*** Block opens ***

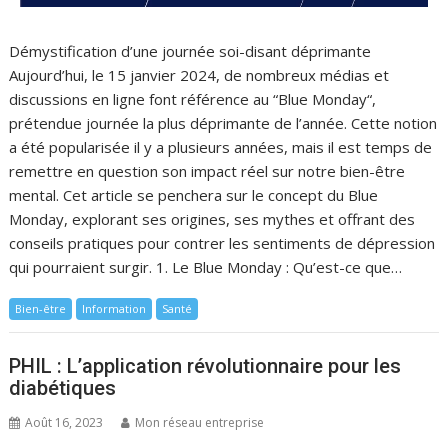
Démystification d’une journée soi-disant déprimante
Aujourd’hui, le 15 janvier 2024, de nombreux médias et
discussions en ligne font référence au “Blue Monday“,
prétendue journée la plus déprimante de l’année. Cette notion
a été popularisée il y a plusieurs années, mais il est temps de
remettre en question son impact réel sur notre bien-être
mental. Cet article se penchera sur le concept du Blue
Monday, explorant ses origines, ses mythes et offrant des
conseils pratiques pour contrer les sentiments de dépression
qui pourraient surgir. 1. Le Blue Monday : Qu’est-ce que…
Bien-être
Information
Santé
PHIL : L’application révolutionnaire pour les
diabétiques
Août 16, 2023
Mon réseau entreprise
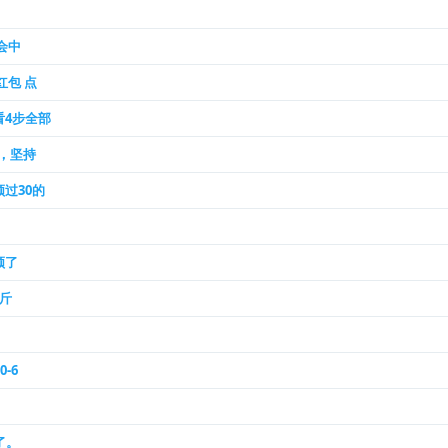
会中
红包 点
看4步全部
8，坚持
过30的
领了
一斤
-6
了。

*** Block closes ***

Quote only the lines that start at the line holding "Août 16, 2023" and end at the last line of the entries, including both of those lines, and omit every picture.

## Exercise output
Août 16, 2023
Mon réseau entreprise
会中
红包 点
看4步全部
8，坚持
过30的
领了
一斤
-6
了。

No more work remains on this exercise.